=== DIRECTIONS FOR THIS TASK ===
Count every line in the following entries where the word "herrscht" appears. Give the count alone.

=== DATA EXTRACT ===

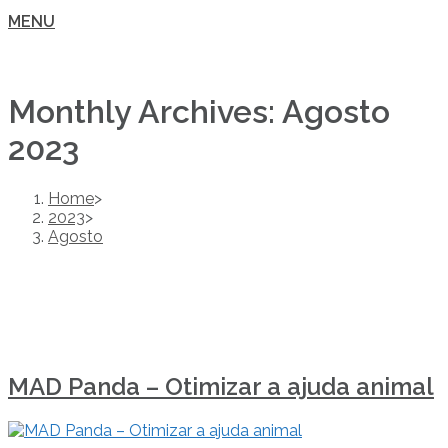
MENU
Monthly Archives: Agosto
2023
Home
>
2023
>
Agosto
MAD Panda – Otimizar a ajuda animal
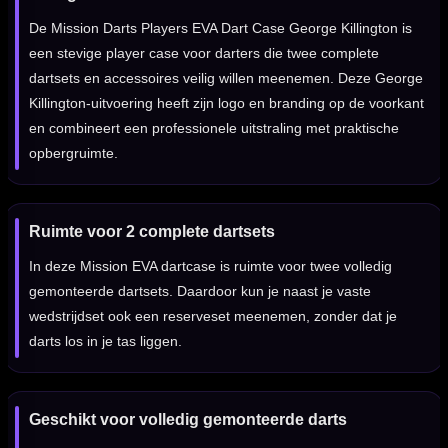
De Mission Darts Players EVA Dart Case George Killington is
een stevige player case voor darters die twee complete
dartsets en accessoires veilig willen meenemen. Deze George
Killington-uitvoering heeft zijn logo en branding op de voorkant
en combineert een professionele uitstraling met praktische
opbergruimte.
Ruimte voor 2 complete dartsets
In deze Mission EVA dartcase is ruimte voor twee volledig
gemonteerde dartsets. Daardoor kun je naast je vaste
wedstrijdset ook een reserveset meenemen, zonder dat je
darts los in je tas liggen.
Geschikt voor volledig gemonteerde darts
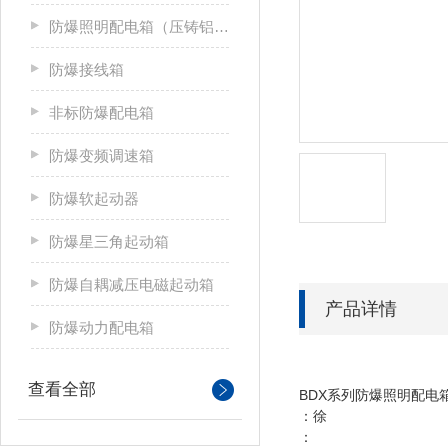
防爆照明配电箱（压铸铝合金）
防爆接线箱
非标防爆配电箱
防爆变频调速箱
防爆软起动器
防爆星三角起动箱
防爆自耦减压电磁起动箱
产品详情
防爆动力配电箱
查看全部
BDX系列防爆照明配
：徐
：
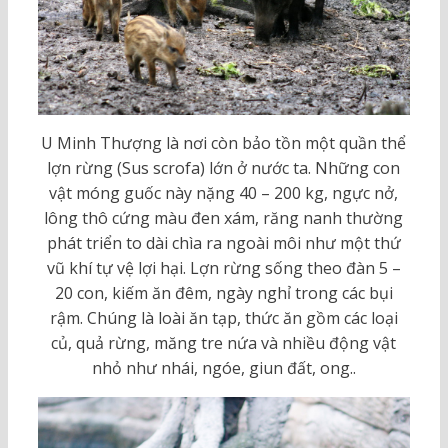
U Minh Thượng là nơi còn bảo tồn một quần thể
lợn rừng (Sus scrofa) lớn ở nước ta. Những con
vật móng guốc này nặng 40 – 200 kg, ngực nở,
lông thô cứng màu đen xám, răng nanh thường
phát triển to dài chìa ra ngoài môi như một thứ
vũ khí tự vệ lợi hại. Lợn rừng sống theo đàn 5 –
20 con, kiếm ăn đêm, ngày nghỉ trong các bụi
rậm. Chúng là loài ăn tạp, thức ăn gồm các loại
củ, quả rừng, măng tre nứa và nhiều động vật
nhỏ như nhái, ngóe, giun đất, ong..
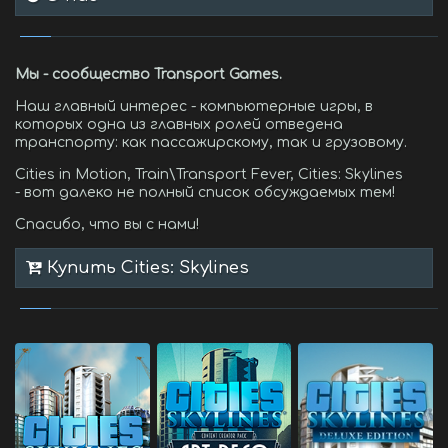
Мы - сообщество Transport Games.
Наш главный интерес - компьютерные игры, в
которых одна из главных ролей отведена
транспорту: как пассажирскому, так и грузовому.
Cities in Motion, Train\Transport Fever, Cities: Skylines
- вот далеко не полный список обсуждаемых тем!
Спасибо, что вы с нами!
Купить Cities: Skylines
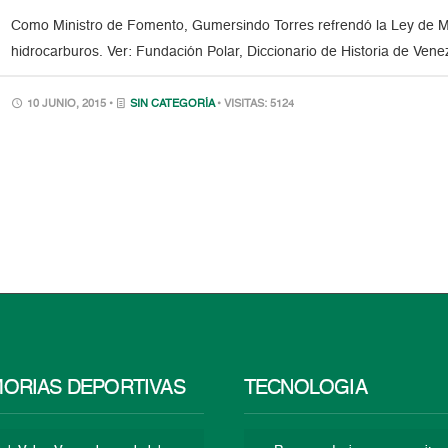
Como Ministro de Fomento, Gumersindo Torres refrendó la Ley de Min
hidrocarburos. Ver: Fundación Polar, Diccionario de Historia de Ven
10 JUNIO, 2015 •
SIN CATEGORÍA
• VISITAS: 5124
ORIAS DEPORTIVAS
TECNOLOGÍA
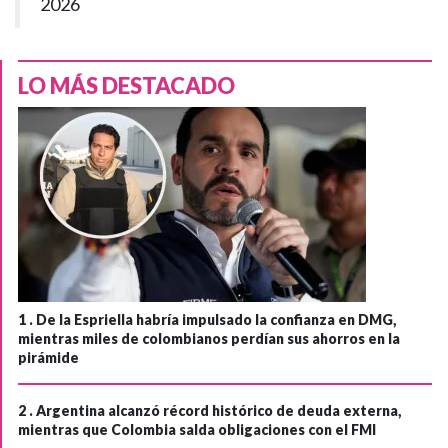
2026
LO MÁS DESTACADO
1 .
De la Espriella habría impulsado la confianza en DMG,
mientras miles de colombianos perdían sus ahorros en la
pirámide
2 .
Argentina alcanzó récord histórico de deuda externa,
mientras que Colombia salda obligaciones con el FMI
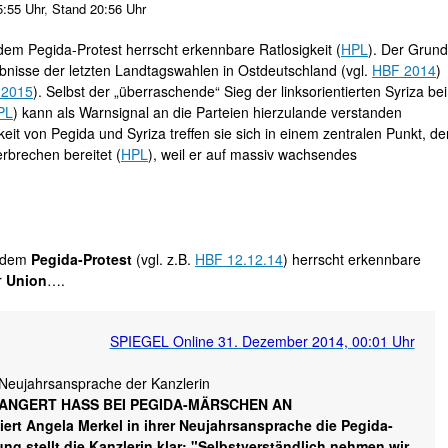
5:55 Uhr
,
Stand 20:56 Uhr
em Pegida-Protest herrscht erkennbare Ratlosigkeit (
HPL
). Der Grund
gebnisse der letzten Landtagswahlen in Ostdeutschland (vgl.
HBF 2014
)
 2015
). Selbst der „überraschende“ Sieg der linksorientierten Syriza bei
PL
) kann als Warnsignal an die Parteien hierzulande verstanden
eit von Pegida und Syriza treffen sie sich in einem zentralen Punkt, de
rbrechen bereitet (
HPL
), weil er auf massiv wachsendes
 dem
Pegida-Protest
(vgl. z.B.
HBF 12.12.14
) herrscht erkennbare
r
Union
….
SPIEGEL Online 31. Dezember 2014, 00:01 Uhr
Neujahrsansprache der Kanzlerin
ANGERT HASS BEI PEGIDA-MÄRSCHEN AN
iert Angela Merkel in ihrer Neujahrsansprache die Pegida-
 stellt die Kanzlerin klar: "Selbstverständlich nehmen wir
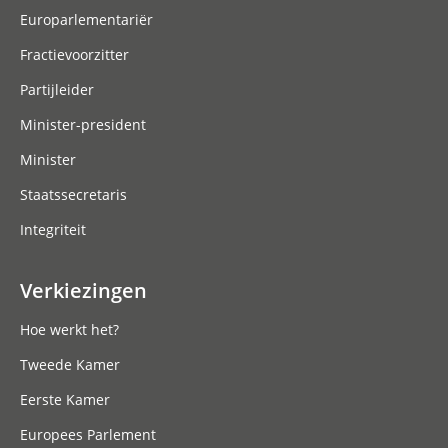
Europarlementariër
Fractievoorzitter
Partijleider
Minister-president
Minister
Staatssecretaris
Integriteit
Verkiezingen
Hoe werkt het?
Tweede Kamer
Eerste Kamer
Europees Parlement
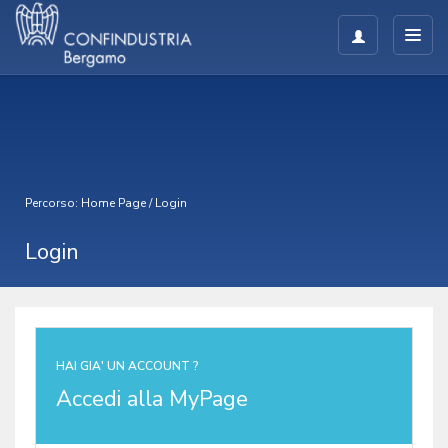
Percorso:
Home Page
/
Login
Login
HAI GIA' UN ACCOUNT ?
Accedi alla MyPage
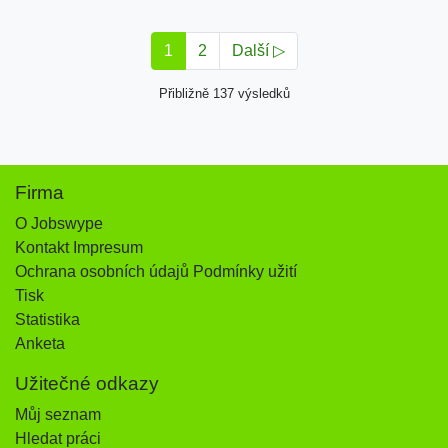
1
2
Další ▷
Přibližně 137 výsledků
Firma
O Jobswype
Kontakt Impresum
Ochrana osobních údajů Podmínky užití
Tisk
Statistika
Anketa
Užitečné odkazy
Můj seznam
Hledat práci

=== ANSWER AREA ===
2